The Basics Of Wireless Security

When browsing the web you are exposed to many vulnerabilities.  By virtue, the operating system you use is enough to expose personal information to any relatively technical individual.  Whether you are at your desk or in the comfort of your home, the information you transmit to and from the Internet is, by default, not secure.  Out of the box, the wireless router you install at home in minutes does not have security enabled.  Manufacturers feel as though adding default security creates a level of complexity that the average user doesn’t want to be bothered with.  Many individuals feel as though they don’t care about who’s watching until they make that first credit card purchase.

Many open source applications such as Wireshark were designed to be a network tool but have the ability to be much more.  A graphical interface with information sorting and filtering options allows packets to be captured whether wired or wireless.   Consequently making the information you transmit/receive available for others to view.

WiFi can be transmitted and/or received by so many different devices that the amount and type of data passing by us is remarkable.  From cell phones and gaming systems to desktop and laptop computers, packets of data are passing through the air at unimaginable rates.

When you go to the local computer superstore and purchase an access point or wireless router you’re often given misleading advice that give you a false sense of security.  Many of the commonly recommended wireless security tips aren’t actually all that useful and may even do more harm than good by giving you that false sense of security.

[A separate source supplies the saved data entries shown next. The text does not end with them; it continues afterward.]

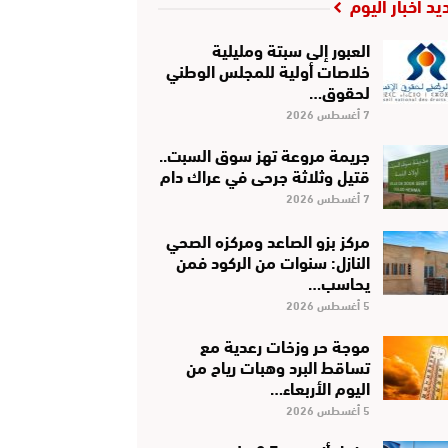
يد أخبار اليوم
العبور إلى سبتة ومليلية
خلاصات أولية للمجلس الوطني
لحقوق…
7 أغسطس 2026
جريمة مروعة تهز سوق السبت..
قتيل وثلاثة جرحى في عراك دام
7 أغسطس 2026
مركز بزو الصاعد ومركزه الصحي
النازل: سنوات من الركود فمن
يحاسب…
5 أغسطس 2026
موجة حر وزخات رعدية مع
تساقط البرد وهبات رياح من
اليوم الأربعاء…
5 أغسطس 2026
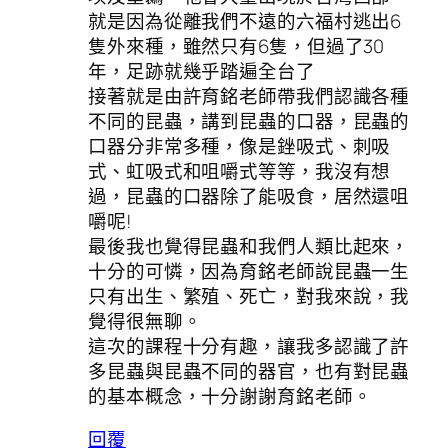
就是因為從離我們不遠的六福村逃出6
隻外來種，雖然只有6隻，但過了30
年，足跡就幾乎踏遍全台了
接著就是由許育銘老師帶我們認識各種
不同的昆蟲，講到昆蟲的口器，昆蟲的
口器分非常多種，像是銼吸式、刺吸
式、虹吸式和咀嚼式等等，我沒有想
過，昆蟲的口器除了能吸食，居然還咀
嚼呢!
最後我也覺得昆蟲和我們人類比起來，
十分的可憐，因為育銘老師說昆蟲一生
只有出生、繁殖、死亡，對我來說，我
覺得很無聊。
這次的課程十分有趣，讓我多認識了許
多昆蟲與昆蟲不同的器官，也有對昆蟲
的基本概念，十分謝謝育銘老師。
回覆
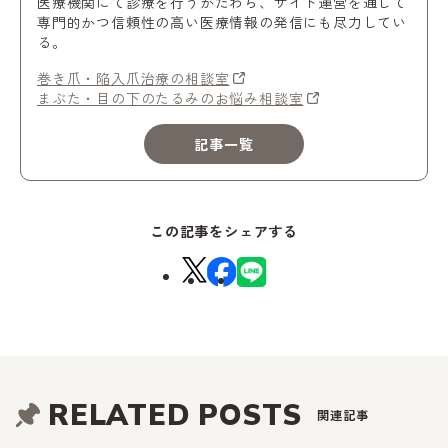
医療機関にて診療を行うかたわら、サイト運営を通じて
専門的かつ信頼性の高い医療情報の発信にも尽力してい
る。
巻き爪・陥入爪治療の相談室
まぶた・目の下のたるみのお悩み相談室
記事一覧
この記事をシェアする
RELATED POSTS
関連記事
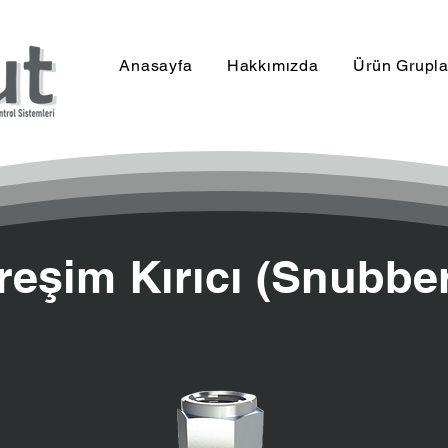
Anasayfa
Hakkımızda
Ürün Grupla
treşim Kırıcı (Snubbe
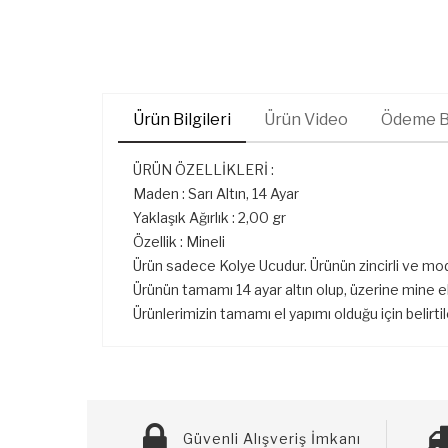
Ürün Bilgileri
Ürün Video
Ödeme Bi
ÜRÜN ÖZELLİKLERİ :
Maden : Sarı Altın, 14 Ayar
Yaklaşık Ağırlık : 2,00 gr
Özellik : Mineli
Ürün sadece Kolye Ucudur. Ürünün zincirli ve mod
Ürünün tamamı 14 ayar altın olup, üzerine mine el 
Ürünlerimizin tamamı el yapımı olduğu için belirti
Güvenli Alışveriş İmkanı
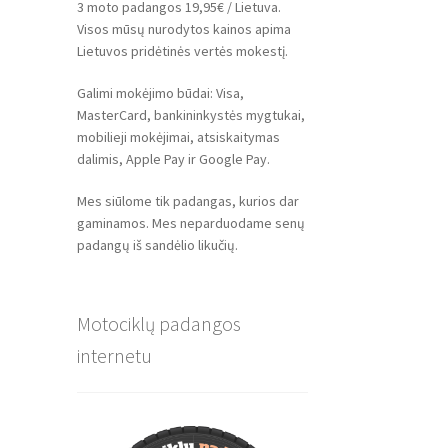
3 moto padangos 19,95€ / Lietuva.
Visos mūsų nurodytos kainos apima
Lietuvos pridėtinės vertės mokestį.
Galimi mokėjimo būdai: Visa,
MasterCard, bankininkystės mygtukai,
mobilieji mokėjimai, atsiskaitymas
dalimis, Apple Pay ir Google Pay.
Mes siūlome tik padangas, kurios dar
gaminamos. Mes neparduodame senų
padangų iš sandėlio likučių.
Motociklų padangos
internetu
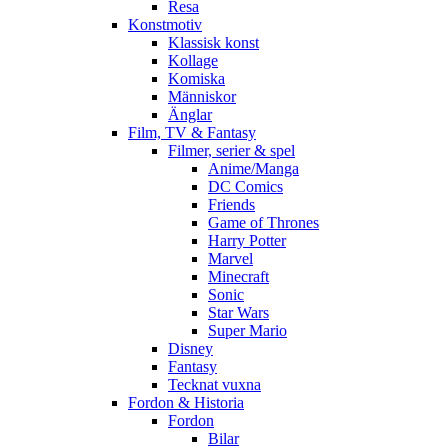
Resa
Konstmotiv
Klassisk konst
Kollage
Komiska
Människor
Änglar
Film, TV & Fantasy
Filmer, serier & spel
Anime/Manga
DC Comics
Friends
Game of Thrones
Harry Potter
Marvel
Minecraft
Sonic
Star Wars
Super Mario
Disney
Fantasy
Tecknat vuxna
Fordon & Historia
Fordon
Bilar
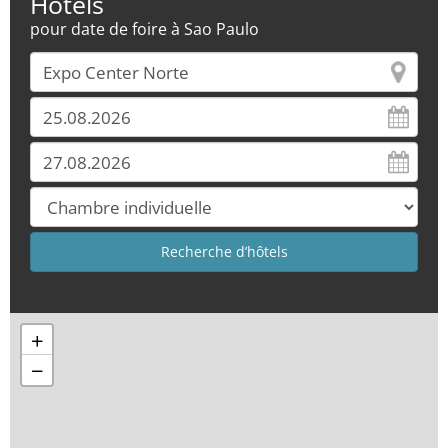
Hôtels
pour date de foire à Sao Paulo
+
−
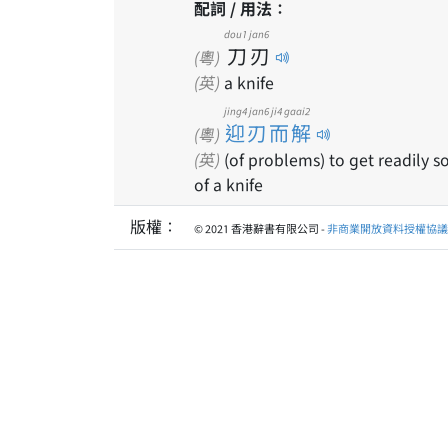
配詞 / 用法：
dou1
jan6
刀
刃
(粵)
(英)
a knife
jing4 jan6 ji4 gaai2
迎刃而解
(粵)
(英)
(of problems) to get readily so
of a knife
版權：
© 2021 香港辭書有限公司 -
非商業開放資料授權協議 1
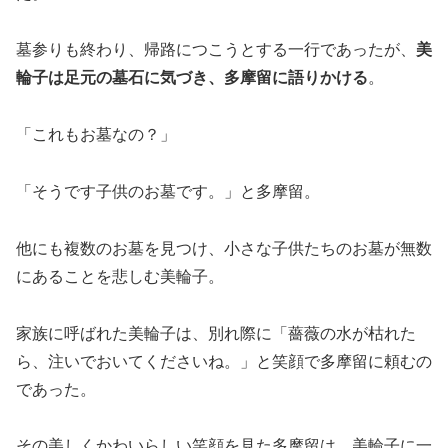
墓参りも終わり、帰路につこうとする一行であったが、
美
輪子は足元の墓石に気づき、多摩留に語りかける
。
「これもお墓なの？」
「そうです子供のお墓です。」と多摩留。
他にも複数のお墓を見つけ、小さな子供たちのお墓が無数
にあることを悲しむ美輪子。
家族に呼ばれた美輪子は、別れ際に「薔薇の水が枯れた
ら、注いでおいてくださいね。」と笑顔で多摩留に頼むの
であった。
その美しくかわいらしい笑顔を見た
多摩留は、美輪子に一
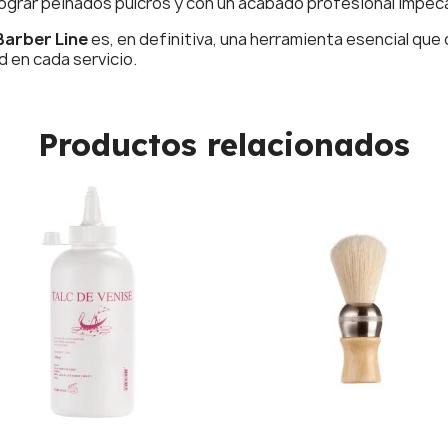
ograr peinados pulcros y con un acabado profesional impec
Barber Line
es, en definitiva, una herramienta esencial que
d en cada servicio.
Productos relacionados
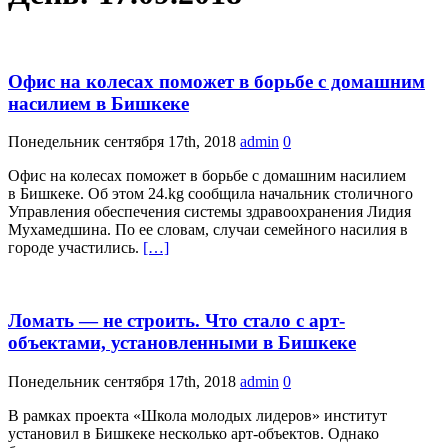
Офис на колесах поможет в борьбе с домашним
насилием в Бишкеке
Понедельник сентября 17th, 2018
admin
0
Офис на колесах поможет в борьбе с домашним насилием
в Бишкеке. Об этом 24.kg сообщила начальник столичного
Управления обеспечения системы здравоохранения Лидия
Мухамедшина. По ее словам, случаи семейного насилия в
городе участились.
[…]
Ломать — не строить. Что стало с арт-
объектами, установленными в Бишкеке
Понедельник сентября 17th, 2018
admin
0
В рамках проекта «Школа молодых лидеров» институт
установил в Бишкеке несколько арт-объектов. Однако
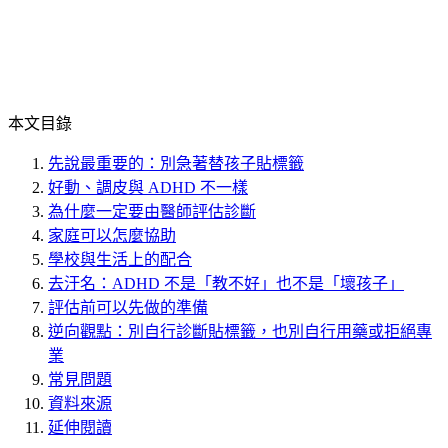
本文目錄
先說最重要的：別急著替孩子貼標籤
好動、調皮與 ADHD 不一樣
為什麼一定要由醫師評估診斷
家庭可以怎麼協助
學校與生活上的配合
去汙名：ADHD 不是「教不好」也不是「壞孩子」
評估前可以先做的準備
逆向觀點：別自行診斷貼標籤，也別自行用藥或拒絕專
業
常見問題
資料來源
延伸閱讀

Too often, we catch a story about an individual being accused of possession of, or downloading, illegal material.  By having a wireless network unsecured or improperly secured, you become an open portal for the transmission of such material.  On top of that your network is leading the trail for authorities directly to you!

Why? How?

Your Internet Service Provider (ISP) assigns an IP address to you via the router they provided.  The destination or source IP address for the illegal material is simply captured as part of the packets being transmitted.  The authorities trace the IP address to the ISP who then traces the IP address to the one assigned to you.  By not having your network secure, you hold a level of responsibility for the type of data being transmitted to and from your router whether having the knowledge of it or not.  Hypothetically, someone can connect to your network without your knowledge and either download or transmit illegal material.  You’re thinking — The police will just see that I didn’t do it.  Very true, but only after your neighbors saw the police at your home/office seizing your PC and your name was published in the newspaper.  Did I mention a costly defense?

What can I do to secure my wireless network?

Don’t broadcast your SSID

The SSID (Service Set Identifier) is an identification that is broadcasted by a wireless router. Basically, it’s the router saying “I’m out here, this is my name, connect to me.”  Telling a router not to broadcast its SSID may prevent basic wireless access software from displaying the network as a connection option, but it does nothing to actually secure the network. Any time a user connects to a router, the SSID is broadcast in plaintext with that packets sent and received, regardless of whether or not encryption is enabled. SSID information can also be picked up by anyone listening to the network in passive mode.

Disable DHCP

DHCP or Dynamical Host Control Protocol is when an IP address is automatically assigned to your device.  Static IP addressing is when you manually assign an IP address to your device and giving you the ability to change your subnet.  Switching DHCP off and using static IP addressing is no defense against a potential hacker. Anyone sniffing the network can usually figure out the IP scheme that has been used to assign the IP addresses with the subnet range.

Filter MAC addresses

Each NIC card has a unique MAC address.  Theoretically, this sounds great as a wireless access points can be configured to accept or block specified MAC addresses. The problem with filtering by MAC address is that these addresses are easily detected by anyone using appropriate monitoring software like Wireshark.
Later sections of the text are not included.